Elle s'approcha de lui, posant une main délicate sur son bras. Sa peau était douce, son parfum floral envahissant. C'était ce qu'il voulait, non ? Cordia. La femme qu'il aimait. Celle qui l'avait sauvé.

Mais au contact de sa main, l'image du silence glacial du penthouse ce matin-là flasha dans son esprit. La vacuité. L'absence.

Jadon recula imperceptiblement, retirant son bras.

- Ce n'est pas de ta faute, Cordia.

Il se tourna vers son bureau et attrapa son téléphone. Il avait besoin de l'entendre. Il avait besoin d'entendre sa voix tremblante, de briser ce masque de froideur qu'elle avait porté ce matin. Il composa le numéro qu'il connaissait par cœur. Le téléphone sonna une fois, deux fois, puis tomba sur la messagerie. Il essaya d'envoyer un message. "Échec de l'envoi".

Dans une chambre miteuse d'un motel du Queens, l'odeur de cigarette froide et de moisissure imprégnait les murs jaunis. Camille était assise en tailleur sur le lit, son ordinateur portable sur les genoux. Un téléphone prépayé flambant neuf était posé à côté d'elle. Elle avait vu l'appel de Jadon s'afficher, l'avait laissé sonner, puis l'avait bloqué.

Soudain, le téléphone prépayé sonna. Numéro masqué. Elle hésita, puis décrocha.

- Tu as signé ? demanda-t-elle. Sa voix était neutre, professionnelle.

- Où es-tu ? La voix de Jadon crépita dans le combiné, chargée d'une colère mal contenue. Il avait utilisé une ligne privée du bureau. Dans quel trou à rats t'es-tu cachée ?

Camille jeta un coup d'œil par la fenêtre sale qui donnait sur un parking désert.

- Ça ne te regarde plus.

- Ne joue pas à ça avec moi, Camille. Reviens à la maison avant que je ne gèle tes comptes. Ah, attends, tu n'en as pas besoin puisque tu ne veux pas de mon argent, c'est ça ? Tu penses survivre comment ? En faisant des ménages ?

Le mépris dans sa voix était palpable, visqueux.

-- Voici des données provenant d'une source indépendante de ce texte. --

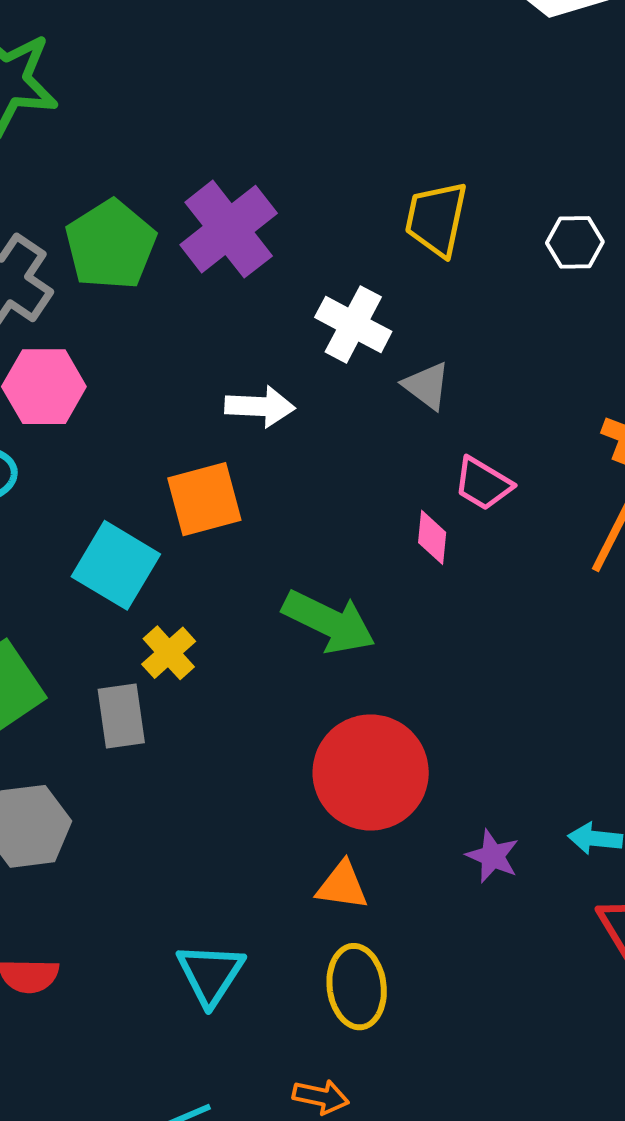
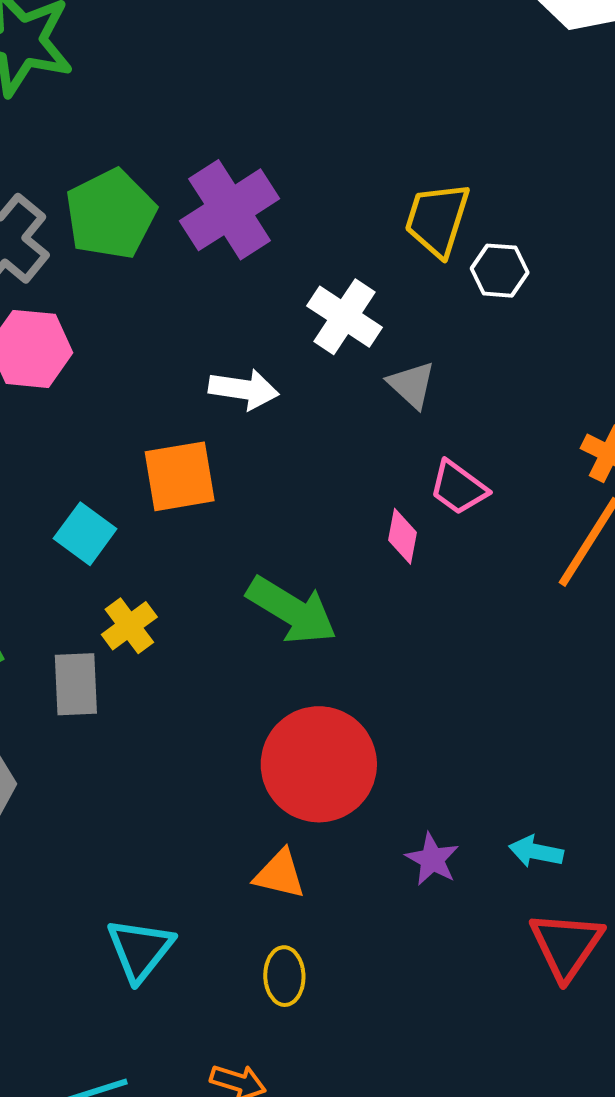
white hexagon: (575, 242) -> (500, 271), moved
cyan square: (116, 565) -> (85, 534), size x0.7
yellow ellipse: (357, 987) -> (284, 976), size x0.7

Camille ferma les yeux un instant. Une image s'imposa à elle : le bunker souterrain, humide, glacial. Jadon délirant de fièvre, tremblant de tout son corps. Elle, à seize ans, le serrant contre elle pour partager sa chaleur corporelle, lui fredonnant un air sans paroles pour le garder conscient. Il ne se souvient pas. Il ne veut pas se souvenir.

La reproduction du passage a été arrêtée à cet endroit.